### Exercise description
Every single entry needs to appear again exactly as given.

### Data shown

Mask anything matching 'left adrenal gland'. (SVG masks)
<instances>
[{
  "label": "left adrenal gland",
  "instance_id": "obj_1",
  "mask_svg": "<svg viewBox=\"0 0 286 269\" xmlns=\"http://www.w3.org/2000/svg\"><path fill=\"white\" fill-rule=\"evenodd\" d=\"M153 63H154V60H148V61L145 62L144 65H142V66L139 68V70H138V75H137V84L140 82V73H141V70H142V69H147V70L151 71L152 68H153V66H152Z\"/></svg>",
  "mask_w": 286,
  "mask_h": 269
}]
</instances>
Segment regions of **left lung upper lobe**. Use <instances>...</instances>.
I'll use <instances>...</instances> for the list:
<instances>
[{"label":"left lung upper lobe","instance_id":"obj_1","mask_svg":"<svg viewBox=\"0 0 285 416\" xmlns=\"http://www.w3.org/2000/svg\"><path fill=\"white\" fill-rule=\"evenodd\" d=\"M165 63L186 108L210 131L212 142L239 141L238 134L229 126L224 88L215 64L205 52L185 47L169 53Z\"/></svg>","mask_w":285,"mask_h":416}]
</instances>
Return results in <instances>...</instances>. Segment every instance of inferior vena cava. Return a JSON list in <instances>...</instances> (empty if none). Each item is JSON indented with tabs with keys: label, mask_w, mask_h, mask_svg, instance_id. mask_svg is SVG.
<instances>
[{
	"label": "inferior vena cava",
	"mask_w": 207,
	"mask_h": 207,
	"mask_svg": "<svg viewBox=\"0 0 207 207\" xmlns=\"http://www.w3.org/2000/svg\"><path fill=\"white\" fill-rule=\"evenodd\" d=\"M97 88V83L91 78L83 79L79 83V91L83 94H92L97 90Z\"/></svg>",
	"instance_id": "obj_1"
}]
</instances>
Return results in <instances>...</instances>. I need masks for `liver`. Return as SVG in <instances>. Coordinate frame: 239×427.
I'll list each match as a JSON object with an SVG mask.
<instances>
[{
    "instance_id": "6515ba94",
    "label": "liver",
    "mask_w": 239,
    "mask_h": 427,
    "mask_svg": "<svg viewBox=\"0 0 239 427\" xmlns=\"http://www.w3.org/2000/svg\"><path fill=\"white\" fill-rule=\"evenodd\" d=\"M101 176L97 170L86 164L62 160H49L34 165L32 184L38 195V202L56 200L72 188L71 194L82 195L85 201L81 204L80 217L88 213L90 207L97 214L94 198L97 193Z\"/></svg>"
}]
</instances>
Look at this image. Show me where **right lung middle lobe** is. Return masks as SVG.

### Problem solution
Mask anything matching 'left adrenal gland'. (SVG masks)
<instances>
[{
  "label": "left adrenal gland",
  "instance_id": "obj_1",
  "mask_svg": "<svg viewBox=\"0 0 286 269\" xmlns=\"http://www.w3.org/2000/svg\"><path fill=\"white\" fill-rule=\"evenodd\" d=\"M153 63H154V60H148V61L145 62L144 65H142V66L139 68V70H138V75H137V84L140 82V73H141V70H142V69H147V70L151 71L152 68H153V66H152Z\"/></svg>",
  "mask_w": 286,
  "mask_h": 269
}]
</instances>
Segment regions of **left lung upper lobe**. Use <instances>...</instances>.
I'll use <instances>...</instances> for the list:
<instances>
[{"label":"left lung upper lobe","instance_id":"obj_1","mask_svg":"<svg viewBox=\"0 0 285 416\" xmlns=\"http://www.w3.org/2000/svg\"><path fill=\"white\" fill-rule=\"evenodd\" d=\"M165 63L186 108L210 131L212 142L239 141L238 134L229 126L224 88L215 64L205 52L185 47L169 53Z\"/></svg>","mask_w":285,"mask_h":416}]
</instances>
Return results in <instances>...</instances>. Segment every instance of inferior vena cava. Return a JSON list in <instances>...</instances> (empty if none). Each item is JSON indented with tabs with keys: label, mask_w, mask_h, mask_svg, instance_id. mask_svg is SVG.
<instances>
[{
	"label": "inferior vena cava",
	"mask_w": 207,
	"mask_h": 207,
	"mask_svg": "<svg viewBox=\"0 0 207 207\" xmlns=\"http://www.w3.org/2000/svg\"><path fill=\"white\" fill-rule=\"evenodd\" d=\"M97 88V83L91 78L83 79L79 83V91L83 94H92L97 90Z\"/></svg>",
	"instance_id": "obj_1"
}]
</instances>
Return results in <instances>...</instances>. I need masks for `liver`. Return as SVG in <instances>. Coordinate frame: 239×427.
I'll list each match as a JSON object with an SVG mask.
<instances>
[{
    "instance_id": "6515ba94",
    "label": "liver",
    "mask_w": 239,
    "mask_h": 427,
    "mask_svg": "<svg viewBox=\"0 0 239 427\" xmlns=\"http://www.w3.org/2000/svg\"><path fill=\"white\" fill-rule=\"evenodd\" d=\"M101 176L97 170L86 164L62 160H49L34 165L32 184L38 195V202L56 200L72 188L71 194L82 195L85 201L81 204L80 217L88 213L90 207L97 214L94 198L97 193Z\"/></svg>"
}]
</instances>
Look at this image. Show me where **right lung middle lobe** is. Return masks as SVG.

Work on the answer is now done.